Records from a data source
# # #

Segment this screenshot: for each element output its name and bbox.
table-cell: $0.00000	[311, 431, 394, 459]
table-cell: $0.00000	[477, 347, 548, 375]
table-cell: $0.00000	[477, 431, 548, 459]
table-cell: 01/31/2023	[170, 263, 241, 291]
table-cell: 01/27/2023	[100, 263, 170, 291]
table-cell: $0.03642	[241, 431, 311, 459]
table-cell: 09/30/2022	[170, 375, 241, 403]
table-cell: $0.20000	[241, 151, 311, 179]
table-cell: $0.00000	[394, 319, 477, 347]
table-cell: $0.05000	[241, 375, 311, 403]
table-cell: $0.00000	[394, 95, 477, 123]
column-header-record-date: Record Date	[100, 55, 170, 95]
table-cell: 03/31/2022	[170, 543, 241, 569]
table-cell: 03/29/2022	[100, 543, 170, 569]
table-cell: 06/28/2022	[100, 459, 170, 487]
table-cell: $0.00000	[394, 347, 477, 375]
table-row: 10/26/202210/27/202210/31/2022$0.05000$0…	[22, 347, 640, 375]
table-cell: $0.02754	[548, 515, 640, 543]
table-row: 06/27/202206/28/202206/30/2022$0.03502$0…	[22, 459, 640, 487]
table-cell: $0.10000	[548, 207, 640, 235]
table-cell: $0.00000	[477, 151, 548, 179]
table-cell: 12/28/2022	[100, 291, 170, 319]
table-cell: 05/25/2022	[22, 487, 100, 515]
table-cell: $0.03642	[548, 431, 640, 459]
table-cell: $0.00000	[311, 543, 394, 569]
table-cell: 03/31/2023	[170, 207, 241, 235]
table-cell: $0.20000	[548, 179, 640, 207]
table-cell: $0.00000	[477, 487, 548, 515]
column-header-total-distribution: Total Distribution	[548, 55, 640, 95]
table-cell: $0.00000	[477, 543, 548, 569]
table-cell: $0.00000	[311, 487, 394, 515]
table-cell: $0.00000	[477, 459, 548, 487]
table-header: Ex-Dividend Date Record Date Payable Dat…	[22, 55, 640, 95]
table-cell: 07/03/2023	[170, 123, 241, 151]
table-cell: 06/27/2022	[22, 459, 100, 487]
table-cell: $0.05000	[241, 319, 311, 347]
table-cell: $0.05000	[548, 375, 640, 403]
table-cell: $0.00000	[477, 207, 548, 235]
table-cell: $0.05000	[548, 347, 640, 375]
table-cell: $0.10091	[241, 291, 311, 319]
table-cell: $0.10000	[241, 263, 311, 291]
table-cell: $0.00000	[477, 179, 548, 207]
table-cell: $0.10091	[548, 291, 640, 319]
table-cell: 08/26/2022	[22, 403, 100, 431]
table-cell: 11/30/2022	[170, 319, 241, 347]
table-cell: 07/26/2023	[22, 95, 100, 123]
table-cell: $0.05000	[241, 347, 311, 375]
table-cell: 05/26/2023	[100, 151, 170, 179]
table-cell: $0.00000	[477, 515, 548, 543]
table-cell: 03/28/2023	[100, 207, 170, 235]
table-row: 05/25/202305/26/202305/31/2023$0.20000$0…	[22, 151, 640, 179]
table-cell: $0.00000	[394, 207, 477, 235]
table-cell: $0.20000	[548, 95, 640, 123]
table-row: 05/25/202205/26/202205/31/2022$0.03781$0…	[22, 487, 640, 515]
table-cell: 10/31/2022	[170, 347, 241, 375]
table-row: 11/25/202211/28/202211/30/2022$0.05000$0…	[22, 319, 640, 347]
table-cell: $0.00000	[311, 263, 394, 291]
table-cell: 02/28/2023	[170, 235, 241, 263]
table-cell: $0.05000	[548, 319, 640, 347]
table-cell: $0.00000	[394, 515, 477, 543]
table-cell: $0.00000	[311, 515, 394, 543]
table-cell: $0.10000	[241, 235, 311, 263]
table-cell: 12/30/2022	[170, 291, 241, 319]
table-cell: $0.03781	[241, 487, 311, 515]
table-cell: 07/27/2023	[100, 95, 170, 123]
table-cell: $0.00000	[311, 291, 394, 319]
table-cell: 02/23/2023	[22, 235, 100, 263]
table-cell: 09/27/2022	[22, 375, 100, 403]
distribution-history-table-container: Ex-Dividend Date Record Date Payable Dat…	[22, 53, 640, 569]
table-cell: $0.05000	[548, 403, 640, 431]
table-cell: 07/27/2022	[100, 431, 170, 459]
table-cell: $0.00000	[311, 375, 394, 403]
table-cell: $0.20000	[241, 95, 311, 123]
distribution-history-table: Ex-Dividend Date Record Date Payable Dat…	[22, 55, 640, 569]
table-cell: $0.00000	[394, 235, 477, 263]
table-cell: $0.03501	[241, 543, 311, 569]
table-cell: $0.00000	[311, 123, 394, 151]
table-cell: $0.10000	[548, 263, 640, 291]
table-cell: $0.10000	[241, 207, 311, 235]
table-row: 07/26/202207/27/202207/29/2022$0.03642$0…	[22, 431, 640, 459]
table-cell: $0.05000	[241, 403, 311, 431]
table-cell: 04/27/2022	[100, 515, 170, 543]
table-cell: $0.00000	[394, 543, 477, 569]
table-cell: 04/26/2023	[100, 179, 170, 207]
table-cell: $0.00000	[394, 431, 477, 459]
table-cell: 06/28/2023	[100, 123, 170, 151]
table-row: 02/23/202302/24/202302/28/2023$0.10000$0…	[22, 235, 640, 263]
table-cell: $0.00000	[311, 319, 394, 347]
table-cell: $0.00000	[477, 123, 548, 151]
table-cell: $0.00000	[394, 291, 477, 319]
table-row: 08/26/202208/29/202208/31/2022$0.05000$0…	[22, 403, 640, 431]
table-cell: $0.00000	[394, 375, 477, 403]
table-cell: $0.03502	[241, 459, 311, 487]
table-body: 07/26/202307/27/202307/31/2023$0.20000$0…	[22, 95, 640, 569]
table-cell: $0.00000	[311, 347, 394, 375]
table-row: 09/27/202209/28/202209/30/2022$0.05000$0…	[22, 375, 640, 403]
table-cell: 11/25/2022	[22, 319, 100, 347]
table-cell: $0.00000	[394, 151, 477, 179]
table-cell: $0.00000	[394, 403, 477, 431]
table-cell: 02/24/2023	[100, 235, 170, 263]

# # #

*Directions*.
Print each entry above again, exactly as it was given.

*Answer to this exercise*.
Segment this screenshot: for each element output its name and bbox.
table-cell: $0.00000	[311, 431, 394, 459]
table-cell: $0.00000	[477, 347, 548, 375]
table-cell: $0.00000	[477, 431, 548, 459]
table-cell: 01/31/2023	[170, 263, 241, 291]
table-cell: 01/27/2023	[100, 263, 170, 291]
table-cell: $0.03642	[241, 431, 311, 459]
table-cell: 09/30/2022	[170, 375, 241, 403]
table-cell: $0.20000	[241, 151, 311, 179]
table-cell: $0.00000	[394, 319, 477, 347]
table-cell: $0.05000	[241, 375, 311, 403]
table-cell: $0.00000	[394, 95, 477, 123]
column-header-record-date: Record Date	[100, 55, 170, 95]
table-cell: 03/31/2022	[170, 543, 241, 569]
table-cell: 03/29/2022	[100, 543, 170, 569]
table-cell: 06/28/2022	[100, 459, 170, 487]
table-cell: $0.00000	[394, 347, 477, 375]
table-row: 10/26/202210/27/202210/31/2022$0.05000$0…	[22, 347, 640, 375]
table-cell: $0.02754	[548, 515, 640, 543]
table-row: 06/27/202206/28/202206/30/2022$0.03502$0…	[22, 459, 640, 487]
table-cell: $0.10000	[548, 207, 640, 235]
table-cell: $0.00000	[477, 151, 548, 179]
table-cell: 12/28/2022	[100, 291, 170, 319]
table-cell: 05/25/2022	[22, 487, 100, 515]
table-cell: $0.03642	[548, 431, 640, 459]
table-cell: $0.00000	[311, 543, 394, 569]
table-cell: 03/31/2023	[170, 207, 241, 235]
table-cell: $0.20000	[548, 179, 640, 207]
table-cell: $0.00000	[477, 487, 548, 515]
column-header-total-distribution: Total Distribution	[548, 55, 640, 95]
table-cell: $0.00000	[477, 543, 548, 569]
table-cell: $0.00000	[311, 487, 394, 515]
table-cell: $0.00000	[477, 459, 548, 487]
table-header: Ex-Dividend Date Record Date Payable Dat…	[22, 55, 640, 95]
table-cell: 07/03/2023	[170, 123, 241, 151]
table-cell: 06/27/2022	[22, 459, 100, 487]
table-cell: $0.05000	[241, 319, 311, 347]
table-cell: $0.05000	[548, 375, 640, 403]
table-cell: $0.00000	[477, 207, 548, 235]
table-cell: $0.05000	[548, 347, 640, 375]
table-cell: $0.10091	[241, 291, 311, 319]
table-cell: $0.10000	[241, 263, 311, 291]
table-cell: $0.00000	[477, 179, 548, 207]
table-cell: $0.10091	[548, 291, 640, 319]
table-cell: 08/26/2022	[22, 403, 100, 431]
table-cell: 11/30/2022	[170, 319, 241, 347]
table-cell: 07/26/2023	[22, 95, 100, 123]
table-cell: $0.05000	[241, 347, 311, 375]
table-cell: 05/26/2023	[100, 151, 170, 179]
table-cell: $0.00000	[477, 515, 548, 543]
table-cell: 03/28/2023	[100, 207, 170, 235]
table-row: 05/25/202305/26/202305/31/2023$0.20000$0…	[22, 151, 640, 179]
table-cell: $0.00000	[394, 207, 477, 235]
table-cell: $0.20000	[548, 95, 640, 123]
table-row: 05/25/202205/26/202205/31/2022$0.03781$0…	[22, 487, 640, 515]
table-cell: 10/31/2022	[170, 347, 241, 375]
table-row: 11/25/202211/28/202211/30/2022$0.05000$0…	[22, 319, 640, 347]
table-cell: $0.00000	[311, 263, 394, 291]
table-cell: 02/28/2023	[170, 235, 241, 263]
table-cell: $0.05000	[548, 319, 640, 347]
table-cell: $0.00000	[394, 515, 477, 543]
table-cell: $0.00000	[311, 515, 394, 543]
table-cell: $0.10000	[241, 235, 311, 263]
table-cell: 12/30/2022	[170, 291, 241, 319]
table-cell: $0.03781	[241, 487, 311, 515]
table-cell: 07/27/2023	[100, 95, 170, 123]
table-cell: $0.00000	[311, 291, 394, 319]
table-cell: 02/23/2023	[22, 235, 100, 263]
table-cell: 09/27/2022	[22, 375, 100, 403]
distribution-history-table-container: Ex-Dividend Date Record Date Payable Dat…	[22, 53, 640, 569]
table-cell: $0.05000	[548, 403, 640, 431]
table-cell: 07/27/2022	[100, 431, 170, 459]
table-cell: $0.00000	[311, 375, 394, 403]
table-cell: $0.20000	[241, 95, 311, 123]
distribution-history-table: Ex-Dividend Date Record Date Payable Dat…	[22, 55, 640, 569]
table-cell: $0.00000	[394, 235, 477, 263]
table-cell: $0.03501	[241, 543, 311, 569]
table-cell: $0.00000	[311, 123, 394, 151]
table-cell: $0.10000	[548, 263, 640, 291]
table-cell: $0.10000	[241, 207, 311, 235]
table-row: 07/26/202207/27/202207/29/2022$0.03642$0…	[22, 431, 640, 459]
table-cell: $0.05000	[241, 403, 311, 431]
table-cell: 04/27/2022	[100, 515, 170, 543]
table-cell: $0.00000	[394, 543, 477, 569]
table-cell: 04/26/2023	[100, 179, 170, 207]
table-cell: $0.00000	[394, 431, 477, 459]
table-cell: 06/28/2023	[100, 123, 170, 151]
table-row: 02/23/202302/24/202302/28/2023$0.10000$0…	[22, 235, 640, 263]
table-cell: $0.00000	[311, 319, 394, 347]
table-cell: $0.00000	[477, 123, 548, 151]
table-cell: $0.00000	[394, 291, 477, 319]
table-row: 08/26/202208/29/202208/31/2022$0.05000$0…	[22, 403, 640, 431]
table-cell: $0.00000	[394, 375, 477, 403]
table-cell: $0.03502	[241, 459, 311, 487]
table-body: 07/26/202307/27/202307/31/2023$0.20000$0…	[22, 95, 640, 569]
table-cell: $0.00000	[311, 347, 394, 375]
table-row: 09/27/202209/28/202209/30/2022$0.05000$0…	[22, 375, 640, 403]
table-cell: 11/25/2022	[22, 319, 100, 347]
table-cell: $0.00000	[394, 151, 477, 179]
table-cell: $0.00000	[394, 403, 477, 431]
table-cell: 02/24/2023	[100, 235, 170, 263]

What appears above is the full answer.